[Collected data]
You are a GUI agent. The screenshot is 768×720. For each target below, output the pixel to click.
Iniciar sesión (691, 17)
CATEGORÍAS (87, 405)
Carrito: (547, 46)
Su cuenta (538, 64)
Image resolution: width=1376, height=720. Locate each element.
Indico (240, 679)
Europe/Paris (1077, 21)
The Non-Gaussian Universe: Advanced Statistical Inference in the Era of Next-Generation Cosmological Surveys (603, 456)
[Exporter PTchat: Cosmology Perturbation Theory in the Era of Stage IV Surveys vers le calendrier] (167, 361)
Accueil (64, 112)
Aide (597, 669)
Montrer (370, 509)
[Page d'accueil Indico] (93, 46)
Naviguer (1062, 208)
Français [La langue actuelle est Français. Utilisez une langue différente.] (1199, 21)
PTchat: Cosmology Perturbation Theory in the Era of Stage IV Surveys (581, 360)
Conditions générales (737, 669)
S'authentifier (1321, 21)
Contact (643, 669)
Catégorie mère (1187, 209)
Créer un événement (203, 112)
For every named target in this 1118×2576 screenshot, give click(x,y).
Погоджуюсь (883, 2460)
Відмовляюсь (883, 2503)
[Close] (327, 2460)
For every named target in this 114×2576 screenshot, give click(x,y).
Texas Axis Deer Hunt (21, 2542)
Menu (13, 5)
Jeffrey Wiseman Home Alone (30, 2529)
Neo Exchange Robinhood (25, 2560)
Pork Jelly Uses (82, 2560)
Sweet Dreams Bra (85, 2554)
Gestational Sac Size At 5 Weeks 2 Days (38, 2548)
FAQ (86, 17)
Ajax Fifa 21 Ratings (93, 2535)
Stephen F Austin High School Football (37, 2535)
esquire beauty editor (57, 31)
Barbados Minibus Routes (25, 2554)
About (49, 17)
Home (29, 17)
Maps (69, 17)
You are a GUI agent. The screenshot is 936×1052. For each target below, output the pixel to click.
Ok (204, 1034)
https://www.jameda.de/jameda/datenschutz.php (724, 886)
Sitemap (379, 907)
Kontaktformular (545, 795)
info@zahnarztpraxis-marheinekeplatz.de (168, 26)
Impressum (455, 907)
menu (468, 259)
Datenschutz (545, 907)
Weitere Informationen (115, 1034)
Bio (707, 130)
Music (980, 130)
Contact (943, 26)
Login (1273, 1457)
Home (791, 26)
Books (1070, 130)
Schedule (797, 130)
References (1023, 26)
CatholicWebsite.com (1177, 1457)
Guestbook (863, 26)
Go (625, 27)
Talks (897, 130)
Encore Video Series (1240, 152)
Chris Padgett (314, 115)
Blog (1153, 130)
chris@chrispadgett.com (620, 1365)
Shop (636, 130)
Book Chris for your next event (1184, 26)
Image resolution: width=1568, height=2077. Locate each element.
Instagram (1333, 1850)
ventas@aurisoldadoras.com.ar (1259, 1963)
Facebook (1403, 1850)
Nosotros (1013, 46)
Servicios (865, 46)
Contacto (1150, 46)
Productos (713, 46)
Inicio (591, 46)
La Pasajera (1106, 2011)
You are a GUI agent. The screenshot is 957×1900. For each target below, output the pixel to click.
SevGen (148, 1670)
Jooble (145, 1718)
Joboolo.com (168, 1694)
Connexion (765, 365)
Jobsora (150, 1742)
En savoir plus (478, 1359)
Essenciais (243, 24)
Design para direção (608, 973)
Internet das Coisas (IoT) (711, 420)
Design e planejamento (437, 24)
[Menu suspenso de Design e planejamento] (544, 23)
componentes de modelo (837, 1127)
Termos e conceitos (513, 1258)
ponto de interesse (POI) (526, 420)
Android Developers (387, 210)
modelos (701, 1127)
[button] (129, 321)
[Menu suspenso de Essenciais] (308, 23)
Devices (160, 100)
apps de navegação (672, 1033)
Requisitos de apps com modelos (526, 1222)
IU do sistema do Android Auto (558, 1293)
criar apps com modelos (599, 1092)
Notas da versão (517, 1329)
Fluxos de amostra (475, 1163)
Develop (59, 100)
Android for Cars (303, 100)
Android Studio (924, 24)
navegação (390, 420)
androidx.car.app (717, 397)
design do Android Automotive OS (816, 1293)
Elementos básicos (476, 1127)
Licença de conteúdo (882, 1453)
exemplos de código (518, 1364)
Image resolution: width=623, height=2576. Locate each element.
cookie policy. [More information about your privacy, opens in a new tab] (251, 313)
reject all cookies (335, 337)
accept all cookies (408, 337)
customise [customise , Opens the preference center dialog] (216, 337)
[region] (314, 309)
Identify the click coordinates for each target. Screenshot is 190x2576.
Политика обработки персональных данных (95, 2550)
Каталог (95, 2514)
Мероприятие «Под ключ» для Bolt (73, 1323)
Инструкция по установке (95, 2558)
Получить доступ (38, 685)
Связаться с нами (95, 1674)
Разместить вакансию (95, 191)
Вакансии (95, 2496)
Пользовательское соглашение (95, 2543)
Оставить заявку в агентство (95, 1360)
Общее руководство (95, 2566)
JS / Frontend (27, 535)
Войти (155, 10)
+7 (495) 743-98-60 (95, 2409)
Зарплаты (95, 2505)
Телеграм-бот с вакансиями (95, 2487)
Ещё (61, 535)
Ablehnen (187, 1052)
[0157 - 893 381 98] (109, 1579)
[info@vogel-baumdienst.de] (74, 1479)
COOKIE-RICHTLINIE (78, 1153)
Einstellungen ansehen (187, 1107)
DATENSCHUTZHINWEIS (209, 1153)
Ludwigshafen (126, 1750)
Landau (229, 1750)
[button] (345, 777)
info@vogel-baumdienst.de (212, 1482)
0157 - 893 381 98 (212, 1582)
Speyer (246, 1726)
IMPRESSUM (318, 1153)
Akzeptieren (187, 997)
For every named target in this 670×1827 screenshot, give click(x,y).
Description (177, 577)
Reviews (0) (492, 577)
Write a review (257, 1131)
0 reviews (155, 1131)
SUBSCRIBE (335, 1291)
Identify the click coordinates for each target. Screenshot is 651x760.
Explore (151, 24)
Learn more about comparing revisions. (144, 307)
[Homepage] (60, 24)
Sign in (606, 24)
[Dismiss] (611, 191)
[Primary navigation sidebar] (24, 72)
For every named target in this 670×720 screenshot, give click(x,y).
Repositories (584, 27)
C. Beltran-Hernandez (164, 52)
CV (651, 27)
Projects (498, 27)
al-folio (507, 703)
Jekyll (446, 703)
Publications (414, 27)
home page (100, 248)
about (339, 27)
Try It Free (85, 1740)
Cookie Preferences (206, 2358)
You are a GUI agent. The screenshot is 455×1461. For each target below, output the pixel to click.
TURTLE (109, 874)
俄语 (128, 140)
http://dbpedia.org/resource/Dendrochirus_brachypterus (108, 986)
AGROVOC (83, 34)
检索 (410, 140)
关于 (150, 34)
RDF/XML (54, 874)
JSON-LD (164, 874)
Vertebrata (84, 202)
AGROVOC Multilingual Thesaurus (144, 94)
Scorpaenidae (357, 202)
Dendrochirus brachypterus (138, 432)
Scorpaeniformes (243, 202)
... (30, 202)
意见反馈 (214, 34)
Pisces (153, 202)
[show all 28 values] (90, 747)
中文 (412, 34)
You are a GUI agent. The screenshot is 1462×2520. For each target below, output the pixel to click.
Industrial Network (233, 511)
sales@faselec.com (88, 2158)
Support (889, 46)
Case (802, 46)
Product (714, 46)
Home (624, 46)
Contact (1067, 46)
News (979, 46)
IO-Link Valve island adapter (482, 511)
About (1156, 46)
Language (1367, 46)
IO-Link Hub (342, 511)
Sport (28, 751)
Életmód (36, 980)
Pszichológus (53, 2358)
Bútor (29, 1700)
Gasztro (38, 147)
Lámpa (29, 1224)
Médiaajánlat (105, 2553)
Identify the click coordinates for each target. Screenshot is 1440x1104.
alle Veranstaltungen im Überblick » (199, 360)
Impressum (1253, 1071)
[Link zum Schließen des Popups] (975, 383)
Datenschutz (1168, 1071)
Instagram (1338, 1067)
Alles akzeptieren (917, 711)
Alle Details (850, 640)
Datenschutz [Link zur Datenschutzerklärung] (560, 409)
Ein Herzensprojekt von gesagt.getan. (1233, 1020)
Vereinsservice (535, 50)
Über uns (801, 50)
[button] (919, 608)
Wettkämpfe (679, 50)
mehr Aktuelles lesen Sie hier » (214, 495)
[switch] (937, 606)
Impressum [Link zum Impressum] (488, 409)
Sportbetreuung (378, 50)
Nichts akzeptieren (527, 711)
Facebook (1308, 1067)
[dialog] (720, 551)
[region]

=== Problem to work on ===
Copy all the lines above that hold the string "Identify".

=== Solved exercise ===
Identify the click coordinates for each target. Screenshot is 190x2576.
Identify the click coordinates for each target. Screenshot is 651x760.
Identify the click coordinates for each target. Screenshot is 1440x1104.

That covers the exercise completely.